La certeza de ser amado es la clave de la infancia espiritual que, a su vez, constituye la base de la vida interior, lo que a su vez representa la única base posible para una vida plena
Los clásicos hablaban de parresía que no deja de ser un vocablo griego que significa hablar con franqueza, sin tapujos, decirlo todo.
Sí, pero, como desarrollo lógico de su etimología, el cristianismo ha llevado el significado más allá. Así, el punto 2778 del Catecismo de 1992 va más allá. ¿Qué significa este hablar claro? Pues significa: “el poder del Espíritu que nos introduce en la Oración del Señor (que) se expresa en las liturgias de Oriente y de Occidente con la bella palabra, típicamente cristiana: parresía”.
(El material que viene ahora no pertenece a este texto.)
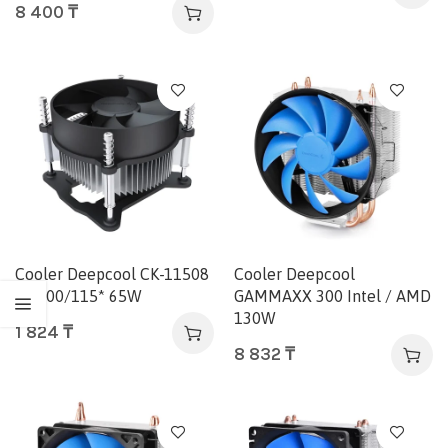
8 400
₸
Cooler Deepcool CK-11508
Cooler Deepcool
S-1200/115* 65W
GAMMAXX 300 Intel / AMD
130W
1 824
₸
8 832
₸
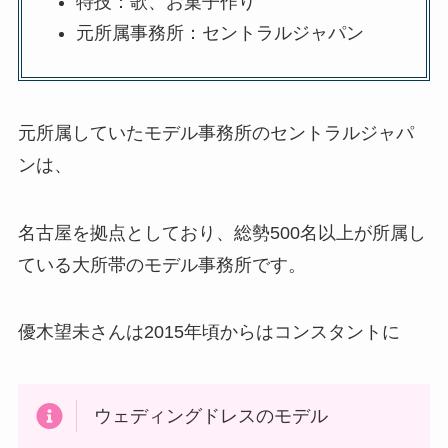
特技：歌、お菓子作り
元所属事務所：セントラルジャパン
元所属していたモデル事務所のセントラルジャパ
ンは、
名古屋を拠点としており、総勢500名以上が所属し
ている大所帯のモデル事務所です。
優木望未さんは2015年頃からはコンスタントに
ウェディングドレスのモデル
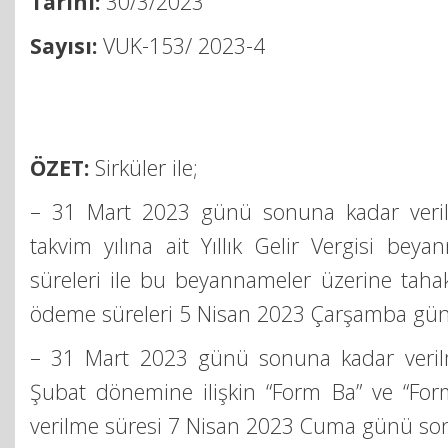
Tarihi:
30/3/2023
Sayısı:
VUK-153/ 2023-4
ÖZET:
Sirküler ile;
– 31 Mart 2023 günü sonuna kadar veri
takvim yılına ait Yıllık Gelir Vergisi beya
süreleri ile bu beyannameler üzerine taha
ödeme süreleri 5 Nisan 2023 Çarşamba gü
– 31 Mart 2023 günü sonuna kadar veril
Şubat dönemine ilişkin “Form Ba” ve “Form
verilme süresi 7 Nisan 2023 Cuma günü so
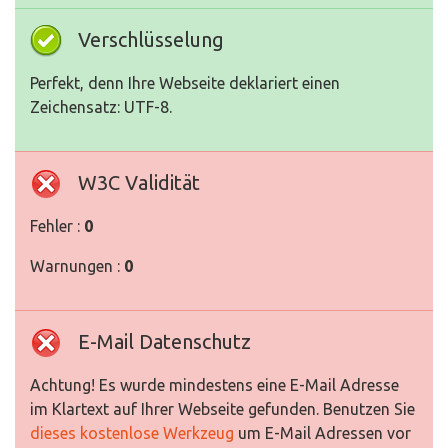
Verschlüsselung
Perfekt, denn Ihre Webseite deklariert einen
Zeichensatz: UTF-8.
W3C Validität
Fehler :
0
Warnungen :
0
E-Mail Datenschutz
Achtung! Es wurde mindestens eine E-Mail Adresse
im Klartext auf Ihrer Webseite gefunden. Benutzen Sie
dieses kostenlose Werkzeug
um E-Mail Adressen vor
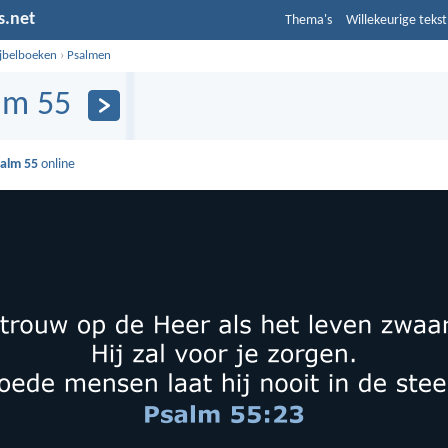
s.net
Thema's
Willekeurige tekst
ijbelboeken
›
Psalmen
lm 55
alm 55
online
A este hablar claro, el catecismo de San Juan Pablo II le tribuye las siguientes consecuencias: “simplicidad sin desviación, conciencia filial, seguridad alegre, audacia humilde, certeza de ser amado”.
Me quedo con esta última, la certeza de ser amado. Es la clave de la infancia espiritual que, a su vez, constituye la base de la vida interior, lo que a su vez representa la única base posible para una vida plena.
La persona que no se siente amada, igual me da que sea varón o mujer, sencillamente no se siente. Los divanes de psiquiatras, psicólogos, psicoanalistas -especialmente estos últimos, llamados a empeorar aún más la cuestión- están rellenos de seres que sufren esta carencia y que, además, desconocen que el amor, antes que recibirlo, hay que entregarlo.
En paralelo, toda la vida sobrenatural, lo que llamamos ‘la religión’, al menos en la religión cristiana -la única religión verdadera, ergo la única religión-, no consiste en otra cosa que en sabernos amados por Cristo, en su triple categoría de Creador, Redentor y Padre.
Lo que significa, en pocas palabras que la parresía -o parreshía- se encuentra disponible para todos y para cualquiera, al alcance de la mano.
No olviden lo de conciencia filial. A fin de cuentas, ya metidos en los procelosos senderos de la mística, recuerden que toda la vida cristiana se resume en la infancia espiritual, ser niños ante Dios, que nos enseñaron los grandes místicos. Abandono en manos del Padre que también es un modelo de vida al alcance de cualquiera… y desde este mismo instante.